Prader-Willi Syndrome (PWS)

Prader–Willi Syndrome (PWS) a is genetic disorder caused by a loss of function of specific genes on chromosome 15. At birth, individuals will have muscle weakness, failure to feed, and slowed development. Characteristic hyperphagia begins in childhood, and children become at high risk for obesity and type 2 diabetes. Individuals have marked mild to moderate intellectual impairment and behavioural difficulties throughout the lifespan.

  • PWS affects between 1 in 10,000 and 1 in 30,000 people.
Risk Factors

No risk factors are known for the disorder. Parents of children with PWS have a less than a 1% chance of another child with PWS.
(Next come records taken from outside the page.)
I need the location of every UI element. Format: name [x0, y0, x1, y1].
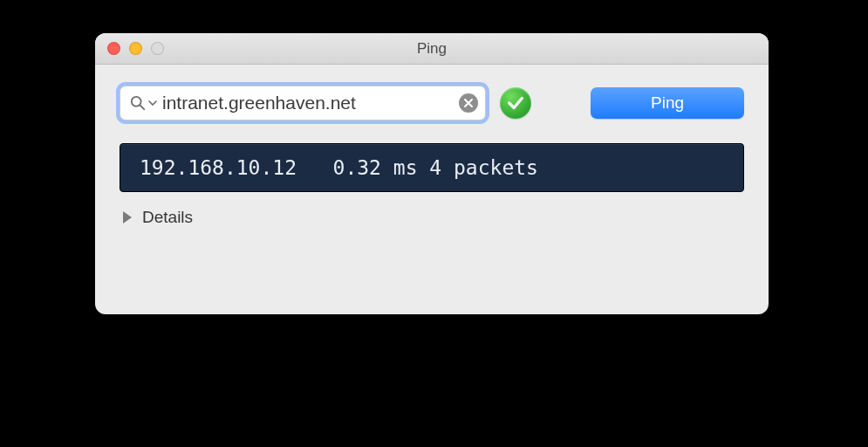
result-panel: 192.168.10.12 0.32 ms 4 packets — [120, 143, 744, 192]
traffic-lights — [107, 42, 164, 55]
ping-button[interactable]: Ping — [591, 87, 744, 119]
zoom-button[interactable] — [151, 42, 164, 55]
host-search-field[interactable] — [120, 86, 486, 120]
titlebar: Ping — [95, 33, 769, 65]
chevron-down-icon[interactable] — [148, 95, 157, 111]
window-title: Ping — [95, 40, 769, 58]
result-text: 192.168.10.12 0.32 ms 4 packets — [140, 156, 538, 179]
ping-window: Ping Ping 192.168.1 — [95, 33, 769, 314]
minimize-button[interactable] — [129, 42, 142, 55]
close-button[interactable] — [107, 42, 120, 55]
window-body: Ping 192.168.10.12 0.32 ms 4 packets Det… — [95, 65, 769, 244]
search-icon — [129, 94, 147, 112]
host-input[interactable] — [159, 93, 459, 113]
details-disclosure[interactable]: Details — [120, 208, 193, 227]
svg-point-0 — [132, 97, 141, 107]
svg-line-1 — [140, 106, 145, 110]
clear-icon[interactable] — [459, 93, 478, 113]
status-success-icon — [500, 87, 531, 119]
input-row: Ping — [120, 86, 744, 120]
details-label: Details — [142, 208, 193, 227]
disclosure-triangle-icon — [123, 211, 132, 224]
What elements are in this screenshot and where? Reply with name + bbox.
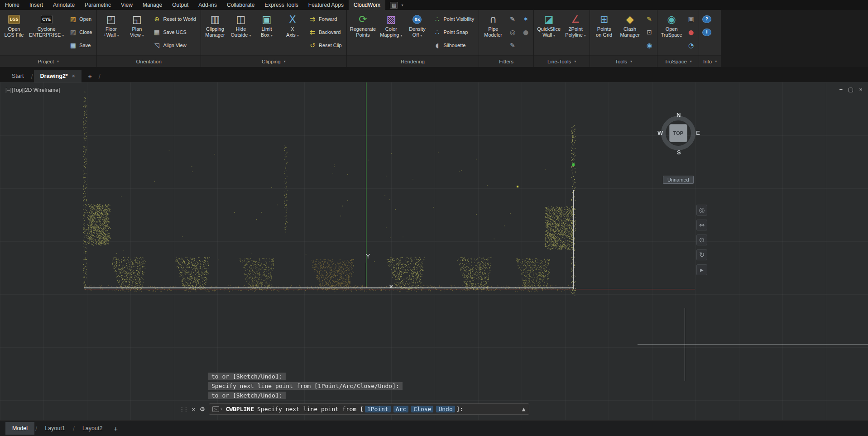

  • PWS is closely linked to a very similar genetic disorder, Angelman syndrome. In both disorders, region 15q11-13 of chromosome 15 is involved. The loss of the UBE3A gene in this region on the maternal chromosome causes Angelman syndrome, while a loss of a different cluster of genes within the same region on the paternal chromosome causes PWS.
  • PWS is not generally inherited, but rather develops from genetic during the formation of gametes (egg, or sperm)
  • About 74% of cases occur when part of the father's chromosome 15 is deleted.
    • In another 25% of cases, the affected individual has two copies of the maternal chromosome 15 from the mother and lacks the paternal copy, because of genetic imprinting, the maternal chromosome is turned off, and the individual ends up with no working copies of chromosome 15.